Estimado Luís obrigado por esta frase tão interessante.

Na realidade isso ainda continua a passar, quando viajei ao Sul para estudar a produção de cerâmica entre as comunidades mapuches era notória a diferença "museológica" das pequenas cidades; num extremo o museu histórico e noutro o museu mapuche, vi pelo menos disto em 3 localidades. 

No entanto, ainda bem que falas em Trigger, como já comentei com alguém em privado, no âmbito deste debate, somos tão ensaboados nos primeiros anos da Faculdade com as teorias das fontes e as problemáticas do saber histórico e Trigger... Trigger nem se vê.

Um abraço



From: amaro_goncalo@hotmail.com
To: 3raposos@sapo.pt; archport@ci.uc.pt
Subject: RE: [Archport] Terão a Arqueologia e a História os mesmos objectivos?
Date: Fri, 22 Feb 2013 00:32:20 +0000

From: 3raposos@sapo.pt
To: Archport@ci.uc.pt
Date: Thu, 21 Feb 2013 23:17:31 +0000
Subject: Re: [Archport] Terão a Arqueologia e a História os mesmos objectivos?

Citação

[nos Estados Unidos] “A história trata dos brancos e a antropologia, dos índios… e brancos e índios é suposto terem pouco em comum”.

 

Bruce Trigger (1978) - Time and Traditions: Essays in Archaeological Interpretation. Edinburgh: Edinburgh University Press, 1978

 

 

 

----- Original Message -----
Sent: Tuesday, February 19, 2013 11:31 PM
Subject: [Archport] Terão a Arqueologia e a História os mesmos objectivos?

Boa noite,

Peço desculpa por os estar a maçar, ultimamente tenho estado com algumas inquietações no que diz respeito à forma como fazemos ou devemos fazer Arqueologia… é uma conversa chata, e se calhar ingénua, bem sei.

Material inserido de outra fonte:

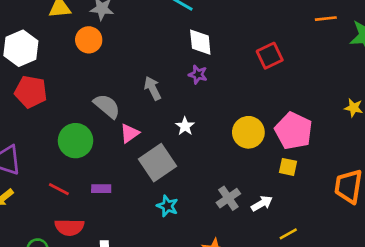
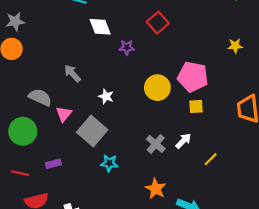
purple star: (198, 74) -> (127, 47), moved

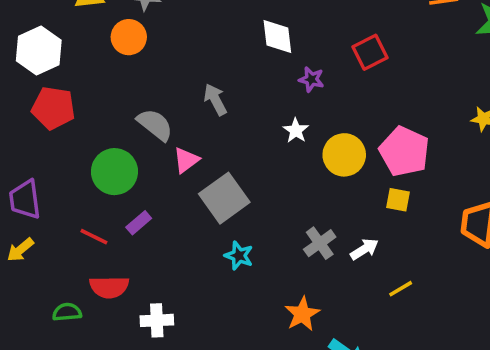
white star: (106, 96) -> (296, 130), moved
purple rectangle: (53, 164) -> (139, 223), moved, turned -40

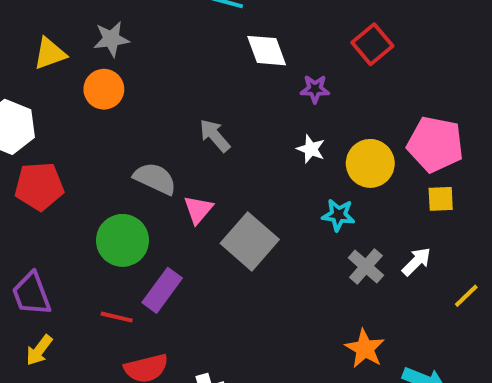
purple rectangle: (139, 223) -> (162, 290), size x1.5
cyan star: (239, 256) -> (338, 215), moved

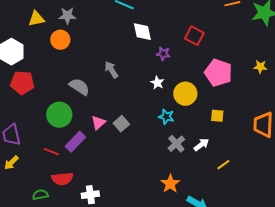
red square: (372, 44) -> (194, 36), turned -30
pink pentagon: (435, 144) -> (218, 73), moved
pink triangle: (198, 210) -> (98, 123), moved
gray square: (250, 241) -> (121, 124), size x0.6

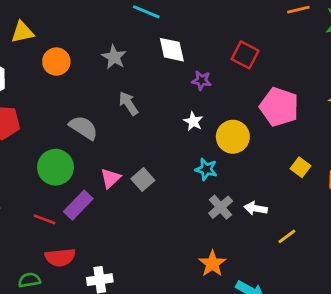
gray star: (67, 16) -> (114, 57), moved, turned 30
yellow square: (217, 116) -> (301, 167), moved, turned 32
white arrow: (201, 145) -> (256, 208), turned -133

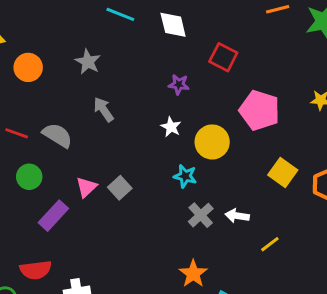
white diamond: (172, 50) -> (173, 25), moved
green circle: (55, 167) -> (29, 177), size x0.7
yellow square: (301, 167) -> (283, 172), size x1.4
red line: (44, 219) -> (17, 133), moved

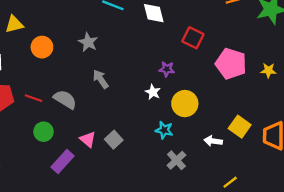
purple star: (179, 84) -> (167, 69), moved
pink pentagon: (260, 110) -> (231, 64), moved
pink triangle: (86, 187) -> (88, 139), turned -36
white arrow: (237, 216) -> (213, 141), moved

Sucede o seguinte: aqui no Chile, onde estou a fazer investigação sobre cultura material, ando meio estagnado nos conceitos teóricos, neste país a Arqueologia é mais Antropologia que outra coisa (demasiado Binford para o meu gosto); por conseguinte o pensamento arqueológico segue um pouco os modelos anglo-saxões (mais processuais que pós-processuais). Aqui são muito críticos em relação à História (às vezes mais por temas políticos que propriamente metodológicos). E de facto, se temos em conta a mais recente literatura sobre cultura material, estamos cada vez mais distantes. Não quero com isto dizer que não são compatíveis, apenas que provavelmente tem fins e métodos diferentes.

 

Seguindo, mais ou menos, as palavras de Foucault na sua “Arqueologia do conhecimento”: a História procura a verdade através de documentos escritos, tenta construir uma narrativa contínua do desenvolvimento dos modos de pensar, por outro lado, a Arqueologia interessa-se pelo particular e pela ruptura temporal. Não busca descobrir o que é que as pessoas, deste ou daquele tempo, estariam a pensar ou a escrever no passado, mas sim os mecanismos que as permitem falar e ser tomadas em sério. Mais que uma disciplina do passado como é a História (ou não?), será a Arqueologia uma disciplina mediadora entre o passado e o presente? E como tal, temos de partir de uma base teórico-filosófica diferente?

 

Queria então perguntar aos colegas lusos qual é vossa opinião sobre o tema, uma vez que em Portugal continuamos a ser formados nas universidades, como se calhar na maior parte da Europa continental, por uma estratégia de investigação com base no modelo da História das Ideias – sei que em Espanha o tema tem sido discutido, tanto pela Almudena Hernando como pelo Alfredo González-Ruibal, por exemplo.

 

Desconheço se o tema tem sido discutido no nosso país (sei que o Vítor Jorge, tem feito observações sobre o tema), mas entre o meu tempo em Espanha e no Chile, já lá vão seis anos (com passagens curtas por Portugal), e aqui é mais difícil acompanhar os debates e até mesmo ler alguma literatura nacional, numa altura em que, segundo me contam, há cada vez menos revista activas que publiquem textos sobre Arqueologia.

 

Provavelmente não têm muita paciência para esta temática, tendo em conta que em Portugal, nesta fase, devido à situação política e financeira, há pouco tempo para pensar. Não obstante, estou realmente interessado em ler opiniões sobre o tema, até porque me ajudarão bastante no debate com os colegas chilenos.

 

Atento e agradecido dos vossos comentários. Obrigado.

 

Um abraço

 

PS: Não sei se a archport é o espaço para este tipo de debates, como tal aceito a decisão de publicação ao critério dos seus responsáveis.